■ DIRECTIONS
For the word "Miroir", copy every line of the material that includes it.
___ DATA FOR REVIEW ___
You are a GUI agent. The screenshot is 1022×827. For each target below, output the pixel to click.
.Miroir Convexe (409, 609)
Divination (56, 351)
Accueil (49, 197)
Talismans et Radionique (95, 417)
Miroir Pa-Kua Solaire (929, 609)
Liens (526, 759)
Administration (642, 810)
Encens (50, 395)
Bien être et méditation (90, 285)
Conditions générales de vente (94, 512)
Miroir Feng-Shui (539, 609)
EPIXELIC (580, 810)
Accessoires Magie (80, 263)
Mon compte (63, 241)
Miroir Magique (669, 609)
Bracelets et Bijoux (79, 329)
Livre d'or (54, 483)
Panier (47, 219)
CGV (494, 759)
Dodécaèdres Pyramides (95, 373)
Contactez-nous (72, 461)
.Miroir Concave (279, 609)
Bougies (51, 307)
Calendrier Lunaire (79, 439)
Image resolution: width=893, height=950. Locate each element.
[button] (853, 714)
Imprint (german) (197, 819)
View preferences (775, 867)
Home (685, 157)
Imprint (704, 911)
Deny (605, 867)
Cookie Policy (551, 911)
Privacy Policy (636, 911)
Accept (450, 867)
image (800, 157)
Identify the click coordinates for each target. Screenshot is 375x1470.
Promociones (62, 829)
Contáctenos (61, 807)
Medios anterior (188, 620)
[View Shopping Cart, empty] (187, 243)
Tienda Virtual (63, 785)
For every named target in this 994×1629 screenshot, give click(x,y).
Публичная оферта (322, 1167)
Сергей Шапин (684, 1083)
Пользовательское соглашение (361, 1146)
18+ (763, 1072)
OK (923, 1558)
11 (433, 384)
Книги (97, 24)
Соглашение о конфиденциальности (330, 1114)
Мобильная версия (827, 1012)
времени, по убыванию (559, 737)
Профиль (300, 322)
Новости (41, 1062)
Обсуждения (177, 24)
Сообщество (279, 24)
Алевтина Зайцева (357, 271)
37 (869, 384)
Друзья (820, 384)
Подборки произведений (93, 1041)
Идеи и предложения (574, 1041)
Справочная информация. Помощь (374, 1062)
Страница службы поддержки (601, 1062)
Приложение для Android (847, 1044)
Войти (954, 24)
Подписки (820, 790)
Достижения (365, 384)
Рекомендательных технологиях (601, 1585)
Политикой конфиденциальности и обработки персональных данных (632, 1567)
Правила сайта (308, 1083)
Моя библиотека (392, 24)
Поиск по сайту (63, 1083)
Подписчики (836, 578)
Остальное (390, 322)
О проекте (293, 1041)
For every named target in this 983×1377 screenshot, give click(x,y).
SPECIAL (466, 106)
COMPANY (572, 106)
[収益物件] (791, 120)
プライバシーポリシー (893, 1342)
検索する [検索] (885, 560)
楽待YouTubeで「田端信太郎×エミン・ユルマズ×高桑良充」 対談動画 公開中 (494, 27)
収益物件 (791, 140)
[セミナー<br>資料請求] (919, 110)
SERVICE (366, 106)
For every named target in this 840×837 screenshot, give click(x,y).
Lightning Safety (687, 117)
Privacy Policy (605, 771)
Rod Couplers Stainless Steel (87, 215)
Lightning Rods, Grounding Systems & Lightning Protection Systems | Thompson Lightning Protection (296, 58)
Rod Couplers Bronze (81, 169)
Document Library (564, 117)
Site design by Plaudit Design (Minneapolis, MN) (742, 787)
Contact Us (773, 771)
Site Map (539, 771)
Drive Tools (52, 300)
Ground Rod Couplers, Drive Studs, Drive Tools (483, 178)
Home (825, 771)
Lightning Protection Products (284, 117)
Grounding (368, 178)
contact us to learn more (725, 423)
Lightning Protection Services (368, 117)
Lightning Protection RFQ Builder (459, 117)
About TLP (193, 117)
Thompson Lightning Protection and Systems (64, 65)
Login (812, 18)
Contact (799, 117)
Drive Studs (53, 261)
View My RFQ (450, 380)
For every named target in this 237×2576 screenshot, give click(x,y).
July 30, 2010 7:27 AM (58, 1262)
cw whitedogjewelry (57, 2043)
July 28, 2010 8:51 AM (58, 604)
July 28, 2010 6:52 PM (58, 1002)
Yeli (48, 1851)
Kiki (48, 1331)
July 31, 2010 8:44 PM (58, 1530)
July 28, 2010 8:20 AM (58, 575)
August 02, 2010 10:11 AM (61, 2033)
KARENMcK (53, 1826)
___
■ ANSWER AREA
.Miroir Convexe (409, 609)
Miroir Pa-Kua Solaire (929, 609)
Miroir Feng-Shui (539, 609)
Miroir Magique (669, 609)
.Miroir Concave (279, 609)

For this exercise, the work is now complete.